External semantics

Fri Jun 19 16:02:18 CEST 2015

Greetings, all.

[Longish: (i) summary of my interpretation of the discussion yesterday; (ii) strawman VO-DML text replacing the current text of Sect.4.15.]

There was a very useful discussion in the Thursday DM session, about enumerations vs external semantics; it followed up Markus's message of <http://mail.ivoa.net/pipermail/dm/2015-May/005180.html>.

There seemed to be some consensus that there was a role for enumerations baked into the data model (for the case where the 'enumeration' property -- that the terms are known to be exhaustive and exclusive -- is important enough that the hard-to-update cost is worth paying), and a role for separate/external semantics in 'vocabularies' of some type.

In the session, Gerard noted that if the 'external semantics' is flexible, then there's a temptation to do all sorts of modelling work in that framework.  Quite right: we don't want this to be a 'back door' to subvert the modelling agreed in a particular VO-DML model.

Gerard also referred to the earlier SKOSConcept formulation (in SimDB?) of saying 'you can have any term here that is skos:narrower than concept X' (this had a rather fiddly technical description).  I think that articulates a good balance between allowing useful flexibility in these external semantics, and discouraging people from smuggling in extra modelling.

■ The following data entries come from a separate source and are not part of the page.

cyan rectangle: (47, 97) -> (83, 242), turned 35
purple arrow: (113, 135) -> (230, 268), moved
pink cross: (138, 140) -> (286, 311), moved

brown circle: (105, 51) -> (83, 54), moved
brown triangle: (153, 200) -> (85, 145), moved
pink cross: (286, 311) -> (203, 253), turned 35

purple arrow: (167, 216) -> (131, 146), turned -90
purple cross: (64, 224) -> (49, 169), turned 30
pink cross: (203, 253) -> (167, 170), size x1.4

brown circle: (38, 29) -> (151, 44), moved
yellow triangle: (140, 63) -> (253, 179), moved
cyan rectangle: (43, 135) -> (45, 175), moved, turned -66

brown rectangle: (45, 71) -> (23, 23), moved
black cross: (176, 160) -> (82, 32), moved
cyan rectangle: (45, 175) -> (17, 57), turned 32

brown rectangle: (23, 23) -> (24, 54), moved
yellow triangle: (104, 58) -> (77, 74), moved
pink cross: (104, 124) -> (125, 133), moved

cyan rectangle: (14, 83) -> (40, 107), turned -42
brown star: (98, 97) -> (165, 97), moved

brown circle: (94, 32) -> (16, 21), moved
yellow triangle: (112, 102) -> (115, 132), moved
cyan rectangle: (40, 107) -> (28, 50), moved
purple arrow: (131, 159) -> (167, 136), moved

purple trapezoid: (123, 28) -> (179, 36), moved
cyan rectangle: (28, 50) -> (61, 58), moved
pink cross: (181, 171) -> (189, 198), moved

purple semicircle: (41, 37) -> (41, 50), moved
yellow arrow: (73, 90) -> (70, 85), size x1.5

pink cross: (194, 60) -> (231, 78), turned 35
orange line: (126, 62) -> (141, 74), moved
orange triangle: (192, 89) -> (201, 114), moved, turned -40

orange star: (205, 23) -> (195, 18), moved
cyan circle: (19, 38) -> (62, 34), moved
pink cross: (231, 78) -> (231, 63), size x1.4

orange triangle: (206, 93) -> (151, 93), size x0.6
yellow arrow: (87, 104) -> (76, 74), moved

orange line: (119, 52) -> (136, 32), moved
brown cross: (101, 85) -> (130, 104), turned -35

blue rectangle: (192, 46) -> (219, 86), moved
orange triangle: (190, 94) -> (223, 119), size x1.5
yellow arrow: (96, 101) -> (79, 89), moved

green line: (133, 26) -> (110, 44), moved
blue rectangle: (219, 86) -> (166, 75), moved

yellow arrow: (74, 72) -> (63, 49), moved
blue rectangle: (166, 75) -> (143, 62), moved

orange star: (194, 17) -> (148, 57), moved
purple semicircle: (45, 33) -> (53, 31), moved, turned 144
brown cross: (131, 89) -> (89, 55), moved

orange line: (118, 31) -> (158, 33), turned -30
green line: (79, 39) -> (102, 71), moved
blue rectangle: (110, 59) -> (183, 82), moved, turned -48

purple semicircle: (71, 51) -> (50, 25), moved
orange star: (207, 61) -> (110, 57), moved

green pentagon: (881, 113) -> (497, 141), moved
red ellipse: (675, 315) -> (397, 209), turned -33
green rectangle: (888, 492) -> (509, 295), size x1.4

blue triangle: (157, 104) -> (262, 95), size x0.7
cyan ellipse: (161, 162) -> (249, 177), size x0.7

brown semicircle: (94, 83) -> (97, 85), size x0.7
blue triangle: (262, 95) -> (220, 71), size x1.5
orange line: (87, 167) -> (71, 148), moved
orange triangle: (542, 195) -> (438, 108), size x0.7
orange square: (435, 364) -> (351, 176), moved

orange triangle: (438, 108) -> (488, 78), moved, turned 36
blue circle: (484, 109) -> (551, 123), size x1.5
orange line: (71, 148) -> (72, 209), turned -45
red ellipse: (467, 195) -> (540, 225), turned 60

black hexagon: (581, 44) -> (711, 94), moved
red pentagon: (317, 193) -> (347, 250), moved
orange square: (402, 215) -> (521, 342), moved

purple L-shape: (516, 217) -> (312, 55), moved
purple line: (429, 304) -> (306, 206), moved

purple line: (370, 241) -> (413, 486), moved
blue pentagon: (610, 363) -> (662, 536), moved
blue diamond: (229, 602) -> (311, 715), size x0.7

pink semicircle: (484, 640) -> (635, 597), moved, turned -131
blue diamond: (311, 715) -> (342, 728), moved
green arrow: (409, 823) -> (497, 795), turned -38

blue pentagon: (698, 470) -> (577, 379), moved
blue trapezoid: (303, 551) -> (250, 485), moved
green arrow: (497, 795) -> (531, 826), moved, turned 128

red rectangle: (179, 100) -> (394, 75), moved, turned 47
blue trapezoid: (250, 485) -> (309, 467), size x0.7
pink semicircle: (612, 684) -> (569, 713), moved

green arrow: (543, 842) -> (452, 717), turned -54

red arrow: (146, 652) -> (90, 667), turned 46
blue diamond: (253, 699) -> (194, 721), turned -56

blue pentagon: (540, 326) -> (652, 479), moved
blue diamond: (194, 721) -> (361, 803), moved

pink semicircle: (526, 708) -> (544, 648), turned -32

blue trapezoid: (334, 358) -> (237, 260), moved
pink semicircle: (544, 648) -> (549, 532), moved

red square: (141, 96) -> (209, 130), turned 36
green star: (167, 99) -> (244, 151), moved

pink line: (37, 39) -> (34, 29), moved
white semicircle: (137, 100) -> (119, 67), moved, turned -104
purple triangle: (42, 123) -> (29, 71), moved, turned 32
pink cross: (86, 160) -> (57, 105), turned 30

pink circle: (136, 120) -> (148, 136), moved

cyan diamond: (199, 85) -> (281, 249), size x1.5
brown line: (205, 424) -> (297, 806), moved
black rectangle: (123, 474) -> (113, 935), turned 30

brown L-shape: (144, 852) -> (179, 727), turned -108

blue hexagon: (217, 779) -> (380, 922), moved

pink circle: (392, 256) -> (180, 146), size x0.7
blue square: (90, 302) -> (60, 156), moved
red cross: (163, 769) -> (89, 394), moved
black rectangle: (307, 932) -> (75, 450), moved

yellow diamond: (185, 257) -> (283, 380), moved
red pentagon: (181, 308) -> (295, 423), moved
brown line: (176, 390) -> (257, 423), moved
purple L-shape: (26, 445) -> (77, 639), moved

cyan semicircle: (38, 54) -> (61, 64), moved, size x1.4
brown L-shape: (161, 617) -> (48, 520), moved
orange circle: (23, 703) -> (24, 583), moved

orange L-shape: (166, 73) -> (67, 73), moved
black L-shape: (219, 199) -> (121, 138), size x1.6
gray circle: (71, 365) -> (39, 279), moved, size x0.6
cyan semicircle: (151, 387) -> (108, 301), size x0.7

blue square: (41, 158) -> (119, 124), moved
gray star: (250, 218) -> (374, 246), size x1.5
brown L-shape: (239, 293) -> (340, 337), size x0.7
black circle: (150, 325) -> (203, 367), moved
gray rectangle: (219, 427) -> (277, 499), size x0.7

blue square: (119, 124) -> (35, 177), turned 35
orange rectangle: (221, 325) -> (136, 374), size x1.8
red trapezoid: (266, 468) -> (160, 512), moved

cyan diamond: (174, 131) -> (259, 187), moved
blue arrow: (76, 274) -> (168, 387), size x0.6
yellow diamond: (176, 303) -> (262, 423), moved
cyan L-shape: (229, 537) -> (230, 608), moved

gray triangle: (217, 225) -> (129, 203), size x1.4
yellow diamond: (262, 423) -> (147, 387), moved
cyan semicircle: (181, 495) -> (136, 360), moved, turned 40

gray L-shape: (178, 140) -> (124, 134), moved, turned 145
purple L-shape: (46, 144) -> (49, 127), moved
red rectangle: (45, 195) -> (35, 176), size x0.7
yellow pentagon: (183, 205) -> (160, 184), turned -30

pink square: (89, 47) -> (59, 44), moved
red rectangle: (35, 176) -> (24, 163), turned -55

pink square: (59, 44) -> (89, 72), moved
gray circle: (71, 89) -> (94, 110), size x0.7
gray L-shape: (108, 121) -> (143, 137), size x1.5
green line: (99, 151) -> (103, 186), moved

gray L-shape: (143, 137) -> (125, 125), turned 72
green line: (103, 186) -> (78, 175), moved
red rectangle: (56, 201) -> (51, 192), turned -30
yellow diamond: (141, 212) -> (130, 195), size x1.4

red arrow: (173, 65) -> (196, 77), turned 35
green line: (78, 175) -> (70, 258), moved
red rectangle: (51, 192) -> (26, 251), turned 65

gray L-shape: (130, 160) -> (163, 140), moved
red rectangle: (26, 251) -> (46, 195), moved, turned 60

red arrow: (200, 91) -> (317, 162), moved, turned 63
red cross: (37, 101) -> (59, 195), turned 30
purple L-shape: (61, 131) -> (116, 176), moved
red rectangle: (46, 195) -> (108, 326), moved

Although it made sense in those conversations around SimDB, I don't (now) think this is quite general enough.  The 'S' in 'SKOS' is for 'simple', and it achieves that by being specific to the case where you're describing 'concepts' in the context of searching or browsing.  It is deliberately vague, and in particular it does _not_ include the idea of subclass or 'isA' (thus saying 'car' skos:narrower 'steering wheel', or 'mammal' narrower 'cat', does not imply either that a steering wheel is a type of car, or that a cat is a type of mammal).

For the cases where such a relationship is useful (for example 'dark' isA 'calibration-file'), I suggest that RDFS is a suitable lightweight alternative (see Sect.3 of <http://www.w3.org/TR/rdf-schema/> for the very small range of relations defined here).  I think that Markus was persuaded that this structure, however notated, was useful for the Datalink extension vocabulary.

If that is agreed, then the problem becomes how to express this range of possibilities in the VO-DML document in such a way as to license the flexibility of using SKOS or RDFS or ..., but _not_ to license using this as a back door for other modelling.  I don't think there's a technical way of doing that, which is the analogue of the 'must be skos:narrower than X' formulation above.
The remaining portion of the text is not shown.